— Required work —
Provide a character-exact reproduction of the lines from the line with "12개 동 423명의 주민" to the end of the entries.

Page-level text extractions
┏━━

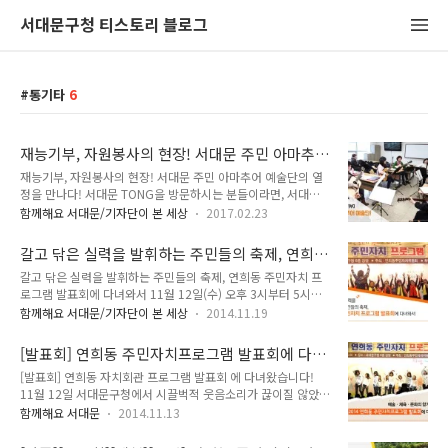
서대문구청 티스토리 블로그
통기타
6
재능기부, 자원봉사의 현장! 서대문 주민 아마추
어 예술단의 열정을 만나다!
재능기부, 자원봉사의 현장! 서대문 주민 아마추어 예술단의 열
정을 만나다! 서대문 TONG을 방문하시는 분들이라면, 서대문
구가 얼마나 다양한 문화 프로그램을 기획하고 있는지 아시겠지
함께해요 서대문/기자단이 본 세상
2017.02.23
요. 오늘 소개해 드리는 프로그램 역시 문화와 관련된 내용이랍
니다. 바로 "주민 아마추어 예술단"인데요. 서대문구에는 재능
갈고 닦은 실력을 발휘하는 주민들의 축제, 연희
과 열정을 갖춘 '주민 아마추어 예술단'의 활동이 활발하게 이루
동 주민자치 프로그램 발표회에 다녀와서
갈고 닦은 실력을 발휘하는 주민들의 축제, 연희동 주민자치 프
어지고 있습니다. 오늘은 주민 아마추어 예술단을 소개해 드릴게
로그램 발표회에 다녀와서 11월 12일(수) 오후 3시부터 5시까
요. ○ '주민 아마추어 예술단'이란? - 자치회관 프로그램 수강생
지 서대문구청 대강당에서는 연희동 주민자치 프로그램 발표회
들이 결성한 음악, 댄스, 회화 등의 예술동아리와 자치회관의 개
함께해요 서대문/기자단이 본 세상
2014.11.19
가 있었습니다. 주민자치센터에서 갈고 닦은 실력을 마음껏 발휘
방공간을 이용하여 정기적으로 연습하고 활동하는 동아리 ○
하는 연희동 자치센터의 축제였지요. 연희동 자치센터에서는 인
'주민 아마추어 예술단' 현황 - 서대문구 12개 동 423명의 주민
[발표회] 연희동 주민자치프로그램 발표회에 다녀
문학 강좌, 노래교실, 요가, 댄스, 동양화반, 서예, 체조 등 50여
들이 참여, 33개의 예술단 활동..
왔습니다!
[발표회] 연희동 자치회관 프로그램 발표회 에 다녀왔습니다!
개의 자치회관 프로그램이 있고, 이 프로그램들을 이용하는 수강
11월 12일 서대문구청에서 시끌벅적 웃음소리가 끊이질 않았는
생이 연 1,000여명에 이른다고 합니다. 12일에는 13개의 프로
데요. 무슨일이 벌어진걸까요? 주민자치 프로그램을 통해서 배
그램 발표가 있었지요. * 구청 강당의 벽면에는 자치센터에서 실
함께해요 서대문
2014.11.13
우고 익힌 주민들이 각자의 재능을 뽐내는 자리가 열렸기 때문인
력을 쌓은 동양화반의 그림들이 걸렸고, 한 자 한 자 마음을 모아
데요. 다양한 문화·여가활동을 알리고, 주민들의 열린 공간인 자
쓴 서예반의 붓글씨가 걸렸습니다. 그림 속의 인물화는 주인공이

┗━━

— Answer to the problem —
'주민 아마추어 예술단' 현황 - 서대문구 12개 동 423명의 주민
[발표회] 연희동 주민자치프로그램 발표회에 다녀
문학 강좌, 노래교실, 요가, 댄스, 동양화반, 서예, 체조 등 50여
들이 참여, 33개의 예술단 활동..
왔습니다!
[발표회] 연희동 자치회관 프로그램 발표회 에 다녀왔습니다!
개의 자치회관 프로그램이 있고, 이 프로그램들을 이용하는 수강
11월 12일 서대문구청에서 시끌벅적 웃음소리가 끊이질 않았는
생이 연 1,000여명에 이른다고 합니다. 12일에는 13개의 프로
데요. 무슨일이 벌어진걸까요? 주민자치 프로그램을 통해서 배
그램 발표가 있었지요. * 구청 강당의 벽면에는 자치센터에서 실
함께해요 서대문
2014.11.13
우고 익힌 주민들이 각자의 재능을 뽐내는 자리가 열렸기 때문인
력을 쌓은 동양화반의 그림들이 걸렸고, 한 자 한 자 마음을 모아
데요. 다양한 문화·여가활동을 알리고, 주민들의 열린 공간인 자
쓴 서예반의 붓글씨가 걸렸습니다. 그림 속의 인물화는 주인공이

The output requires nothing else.